Rather incongruously there was a presentation on the pitch to award the Zambians their third place medals.
Heart of Sunshine.
DR Congo 2 Ghana 0 the CHAN final in Abidjan.
So to the final.
Some were queuing from 9am to get the (free) tickets to see the favourites Ghana win the first edition of this event.
They piled off the buses in numbers and endured some light rain showers prior to the 4pm kick off. Security was tighter as the president of the Ivory Coast will be attendance.
We had music, dancing and an entertaining simulated football game (sans ball) before the kick off. Followed by the presidential entourage, complete with various limousines, making an entrance.

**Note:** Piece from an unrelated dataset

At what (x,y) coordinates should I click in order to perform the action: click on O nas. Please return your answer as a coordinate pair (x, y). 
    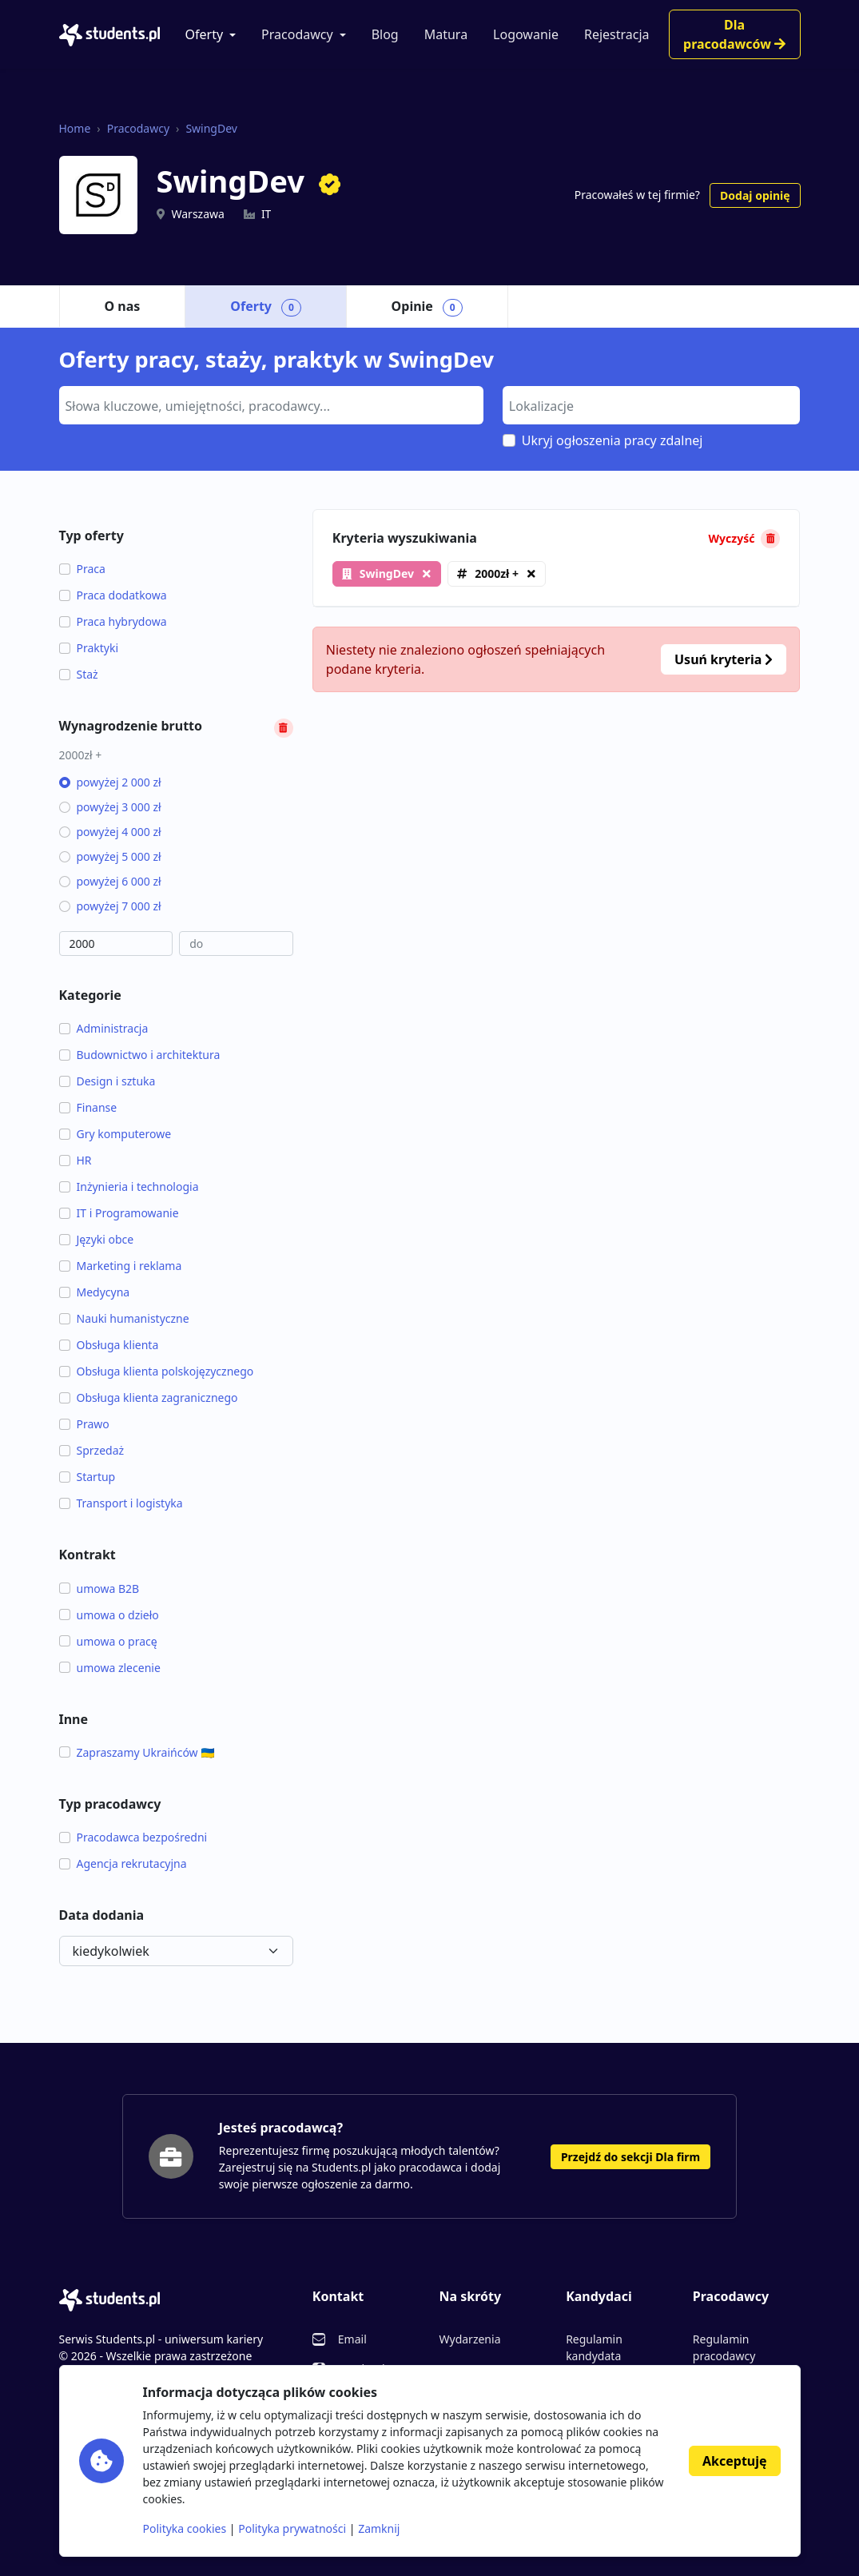
    Looking at the image, I should click on (123, 306).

The stadium is just about full and expecting Ghana to win.
Ghana do their prolonged huddle (all huddles are getting longer) and DRC their communal prayers.
From the start DRC settled quicker and passed it around. It was not long before the impressive (and best player award winner) Mputu causes danger though the teams go in goalless at half time.
Soon after DRC get the breakthrough as Kaluyituka heads in at the far post. Though Ghana did try to step up the pace they seemed tired and in the end frustrated.
Mbenza's goal settled the game and though DRC did tend to overindulge the tricks the crowd by now had switched allegiance and recognised a worthy winner.
The Leopards, especially goalie Kidiaba, enjoyed their celebrations as captain Gladys Bokese collected the trophy from president Laurent Gbagbo.
Time will tell how this event progresses.
But, in the main, the quality of these five games was good despite lacking many obvious standout forwards. Some of the players are sure to find places in European leagues.
Certainly it meant a lot to DR Congo who had large crowds greet them on their return to Kinshasa.
In 2011 the competition , with 16 teams rather than 8, is scheduled to be in Sudan.
An interesting choice of location given the present political situation.
Time will tell how the event progresses.